Observer wondered if this kind of market testing might rub some authors the wrong way, as if testing a story so closely might take the art of our the work. To further explain how the app improves the book the author set out to write, Glasgow pointed to what he called Sunborn Rising’s “bad chapter,” in the original draft.
The author needed to do some exposition about his fantasy world of half-animal young people. In the original version, he did it by sending the story’s kids to school. “We got clear feedback, especially from folks in our target demo, that reading about kids going to school was really boring,” Glasgow said. They could see this both in the notes readers sent and in the implicit feedback, which showed that their reading slowed down.
To fix it, the author really thought about how education might work in his very different world. It pushed him to more deeply imagine the story.
Riddle agreed that feedback at its best helps writers solve these kinds of problems. “Those landmines in a story, that stuff is so totally valuable,” he said.
Honing books is just the beginning of Neoglyphic’s larger vision. “Our company is focused on reinventing the rendered entertainment pipeline,” Glasgow said. “From story creation to how that product turns into a media franchise.” Rendered entertainment is anything besides live action. “The best way to build a platform is to be a customer,” he added. Sunborn Rising represents Neoglyphics’ experiment in using its own product.

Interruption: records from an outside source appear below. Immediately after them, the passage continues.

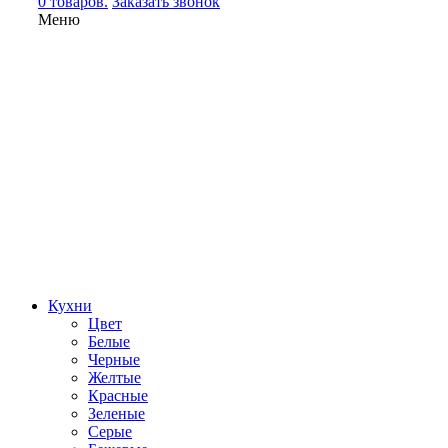
0 товаров.
Заказать звонок
Меню
Кухни
Цвет
Белые
Черные
Желтые
Красные
Зеленые
Серые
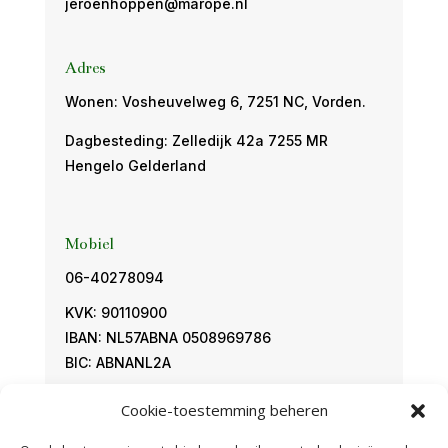
jeroenhoppen@marope.nl
Adres
Wonen: Vosheuvelweg 6, 7251 NC, Vorden.
Dagbesteding: Zelledijk 42a 7255 MR
Hengelo Gelderland
Mobiel
06-40278094
KVK: 90110900
IBAN: NL57ABNA 0508969786
BIC: ABNANL2A
Cookie-toestemming beheren
Links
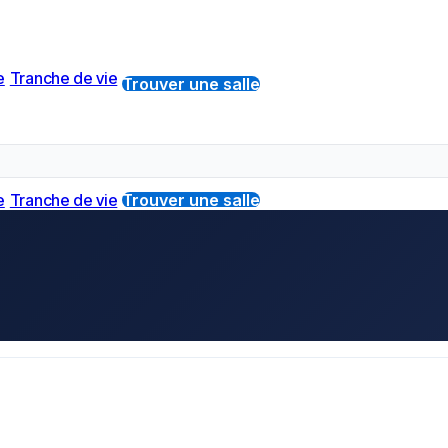
e
Tranche de vie
Trouver une salle
e
Tranche de vie
Trouver une salle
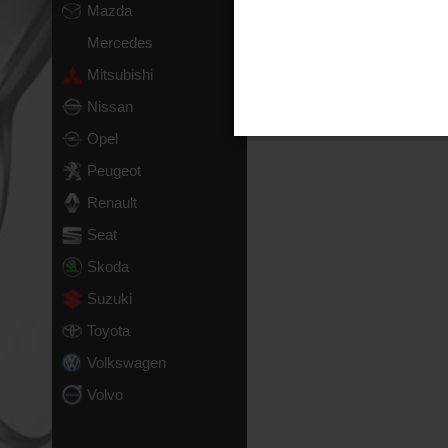
Mazda
Mercedes
Mitsubishi
Nissan
Opel
Peugeot
Renault
Seat
Skoda
Suzuki
Toyota
Volkswagen
Volvo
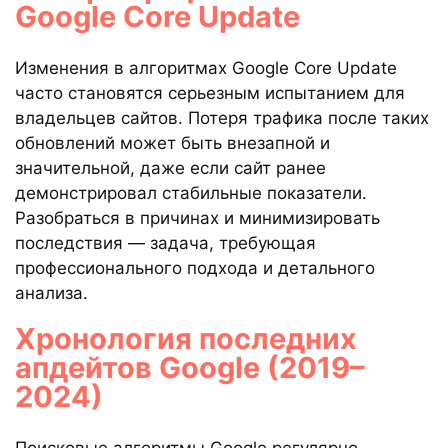
Google Core Update
Изменения в алгоритмах Google Core Update
часто становятся серьезным испытанием для
владельцев сайтов. Потеря трафика после таких
обновлений может быть внезапной и
значительной, даже если сайт ранее
демонстрировал стабильные показатели.
Разобраться в причинах и минимизировать
последствия — задача, требующая
профессионального подхода и детального
анализа.
Хронология последних
апдейтов Google (2019–
2024)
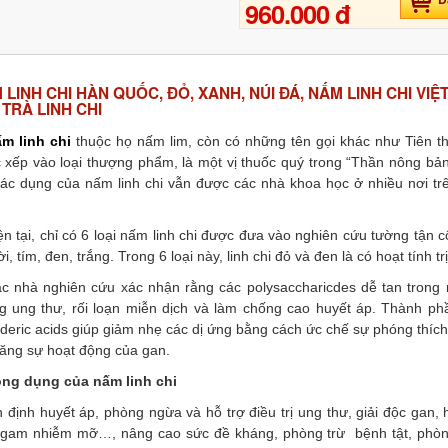
960.000 đ
 LINH CHI HÀN QUỐC, ĐỎ, XANH, NÚI ĐÁ, NẤM LINH CHI VI
 TRÀ LINH CHI
m linh chi
thuộc họ nấm lim, còn có những tên gọi khác như Tiên th
 xếp vào loại thượng phẩm, là một vị thuốc quý trong “Thần nông bả
 tác dụng của nấm linh chi vẫn được các nhà khoa học ở nhiều nơi trê
ện tại, chỉ có 6 loại nấm linh chi được đưa vào nghiên cứu tường tận 
ời, tím, đen, trắng. Trong 6 loại này, linh chi đỏ và đen là có hoạt tính trị 
c nhà nghiên cứu xác nhận rằng các polysaccharicdes dễ tan trong 
g ung thư, rối loạn miễn dịch và làm chống cao huyết áp. Thành phầ
deric acids giúp giảm nhẹ các dị ứng bằng cách ức chế sự phóng thích
tăng sự hoạt động của gan.
ng dụng của nấm linh chi
 định huyết áp, phòng ngừa và hỗ trợ điều trị ung thư, giải độc gan,
 gam nhiễm mỡ…, nâng cao sức đề kháng, phòng trừ bệnh tật, phòng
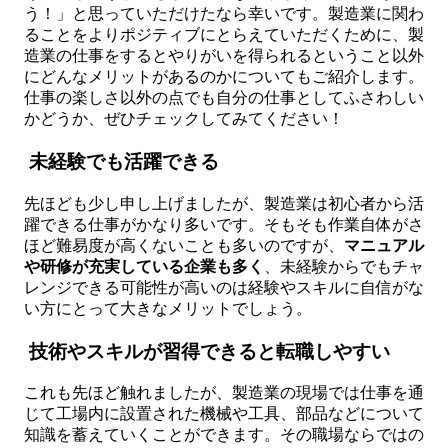
う！」と思っていただけたなら幸いです。製造業に関わ
ることをよりポジティブにとらえていただくために、製
造業の仕事をするとやりがいを得られるということ以外
にどんなメリットがあるのかについてもご紹介します。
仕事の楽しさ以外の点でも自分の仕事としてふさわしい
かどうか、ぜひチェックしてみてください！
未経験でも活躍できる
先ほども少し申し上げましたが、製造業は初心者から活
躍できる仕事がかなり多いです。そもそも作業自体がさ
ほど難易度が高くないことも多いのですが、
マニュアル
や研修が充実している企業も多く
、未経験からでもチャ
レンジできる可能性が高いのは経験やスキルに自信がな
い方にとって大きなメリットでしょう。
技術やスキルが習得できると転職しやすい
これも先ほど触れましたが、製造業の現場では仕事を通
じて工場内に設置された機械や工具、部品などについて
知識を蓄えていくことができます。その職場ならではの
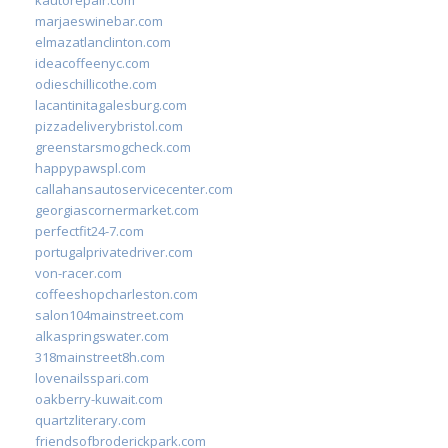
marjaeswinebar.com
elmazatlanclinton.com
ideacoffeenyc.com
odieschillicothe.com
lacantinitagalesburg.com
pizzadeliverybristol.com
greenstarsmogcheck.com
happypawspl.com
callahansautoservicecenter.com
georgiascornermarket.com
perfectfit24-7.com
portugalprivatedriver.com
von-racer.com
coffeeshopcharleston.com
salon104mainstreet.com
alkaspringswater.com
318mainstreet8h.com
lovenailsspari.com
oakberry-kuwait.com
quartzliterary.com
friendsofbroderickpark.com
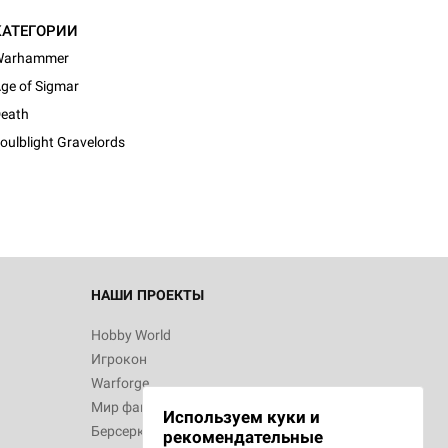
КАТЕГОРИИ
Warhammer
ge of Sigmar
d Журнал
eath
к: Братья
oulblight Gravelords
d Звёздные
НАШИ ПРОЕКТЫ
Hobby World
Игрокон
d Сумерки
Warforge
: Грозовой
Мир фантастики
Используем куки и
Берсерк
рекомендательные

Since releasing their first book, the company has put out a casual game based on it. It also looks like they might be working on something for the screen, based on the book’s YouTube page. Because the creatures in the book are naturally hirsute, Neoglyphic has released Neofur, their own in-house system for rendering realistic fur in an environment powered by the Unreal game engine (we’re somewhat nervous about where that might lead other creators).
Neoglyphic cofounder, David Ramadge, said, “At the end of the day, we think of bringing a story to life in whatever medium the audience wants it in.”